NoSupportLinuxHostin
09-24-2010, 01:32 PM
Still changing stats and have at least 6 months but this is the bulk of what I have in my head now. Just from a hardware standpoint not the logistics.

OnApp
SBE-714D-R42 - Supermicro SuperBlade with 4 power supplies
Hypervisor Servers (undecided quantity) SBI-7126T-T1E 1 E5620 each (can upgrade to two each) / 16-24GB RAM each to begin with

Datastore 1 Supermicro 216 - 12 * SSD RAID6 ADG(hopefully eMLC)
Datastore 2 Supermicro 216 - 12 * SSD RAID6 ADG(hopefully eMLC)
High Availability between DS1 and DS2 - Will add more space as funds become available.

Controllers on Datastores LSI 9261-8i with the battery
Mellanox 40Gbps connection to Hypervisors (picked that specific blade because it comes with 40Gbps)

I have worked with Supermicro SuperBlade solutions with Mellanox InfiniBand hardware installed in them to deploy cloud solutions.
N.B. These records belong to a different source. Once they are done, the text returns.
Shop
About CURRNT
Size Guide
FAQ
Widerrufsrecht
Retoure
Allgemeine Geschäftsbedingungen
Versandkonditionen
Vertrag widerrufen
I really like the Supermicro SuperBlade solutions overall. My one complaint is that the InfiniBand solutions are very poorly supported (if at all). Basically you can expect both Supermicro and Mellanox to tell you to figure it out yourself when you run into any issues with InfiniBand.

ewitte
09-24-2010, 03:02 PM
It certainly has been fun (j/k) figuring it out so far. Lost like 10 hours Sunday in the blink of an eye. Really though its not that much different than other platforms. Probably 9/10 times I call for support I stump them anyway.